Dimissioni Piccin: se gli accordi vanno rispettati perché a livello di Consiglio Regionale Cristina Amirante non si è mai dimessa? Oggi Ribetti è il primo dei non eletti.
E’ vero, i patti sono patti, ma se Alessandro Ciriani entra a gamba tesa nel comune di Pordenone per sbrogliare la matassa del suo delfino nei confronti di Lega e Mara Piccin, dimentica che a livello regionale tutta questa intransigenza non c’è stata. L’assessore Cristina Amirante non ha mai rimesso il mandato da consigliera regionale che avrebbe permesso, già da tempo, di far entrare in consiglio Orsola Costanza . Dopo le dimissioni di Basso dal consiglio regionale e l’ingresso di Costanza, oggi in lista d’attesa, come primo dei non eletti, ci sarebbe il sempre leale Francesco Ribetti, che ha dovuto accontentarsi del ruolo di Presidente del Consiglio e un’indennità lorda di 1900 euro mensili (tutto un altro importo rispetto ai 9/10.000 lordi mensili che percepiscono i consiglieri regionali).

Indennità che è sempre stata negata a Pietro Tropeano, oggi assessore con indennità lorda di 5.279 euro mensili, che nello scorso mandato ha sempre percepito una indennità di gettone inferiore a quella dei consiglieri comunali.

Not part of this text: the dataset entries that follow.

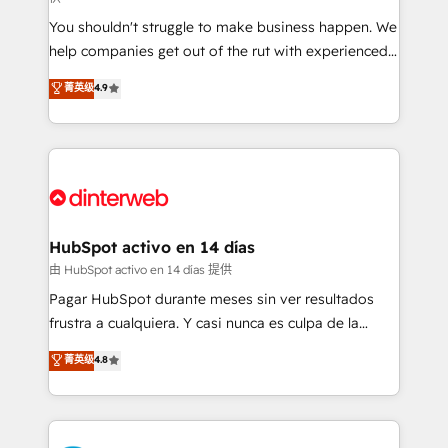
agencies ⚙️ The strongest technical ability and
You shouldn't struggle to make business happen. We
integration capabilities 💼 Consultative, long-term
help companies get out of the rut with experienced,
partners who will embed ourselves into your
process-oriented teams implementing HubSpot
business, processes and systems 🏢 We specialise in
菁英级
4.9
Marketing, Sales, Service, CMS and Operations Hub,
working with mid-market and enterprise
so selling and actually engaging with your customers
organisations, global organisations and those with
feels easy and pain-free. We are a top ranked
complex use cases 🏆 CRM Implementation,
HubSpot Elite Partner, winner of Rookie of the Year
Platform Enablement, Custom Integration and
and Customer First Awards, 4.9/5 rating in HubSpot
Onboarding Accredited 🔐 ISO27001 & ISO9001
Reviews and 4.9/5 rating in Clutch Reviews. Digifianz
Certified
helps the following industries: logistics & 3PL, home
HubSpot activo en 14 días
improvement & construction, branding and
由 HubSpot activo en 14 días 提供
commercialization, real estate, health, education,
Pagar HubSpot durante meses sin ver resultados
SaaS, Software Dev & IT and consulting, make the
frustra a cualquiera. Y casi nunca es culpa de la
most out of their HubSpot experience operating in
herramienta: es del enfoque con el que se
菁英级
4.8
the United States, EU, UAE, Mexico and Latin
implementó. Trabajamos con un catálogo de +80
America. From casual user to super fan: make
casos de uso: cada uno resuelve un problema
HubSpot an experience you LOVE!
concreto de tu operación en HubSpot. La entrega
toma de 1 a 3 semanas por caso, abordamos varios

Questo perché il Presidente del Consiglio non percepisce/percepiva il gettone di presenza per le commissioni, in quanto l’unica a cui è tenuto a partecipare è la commissione capigruppo, tenuta a titolo gratuito sia dal Presidente che dai consiglieri comunali.
Oltre agli equilibri di potere, è una questione anche di soldi che contribuiscono alla sopravvivenza e crescita delle strutture politiche. Tolto il finanziamento pubblico ai partiti le indennità degli eletti rappresentano un grosso contributo.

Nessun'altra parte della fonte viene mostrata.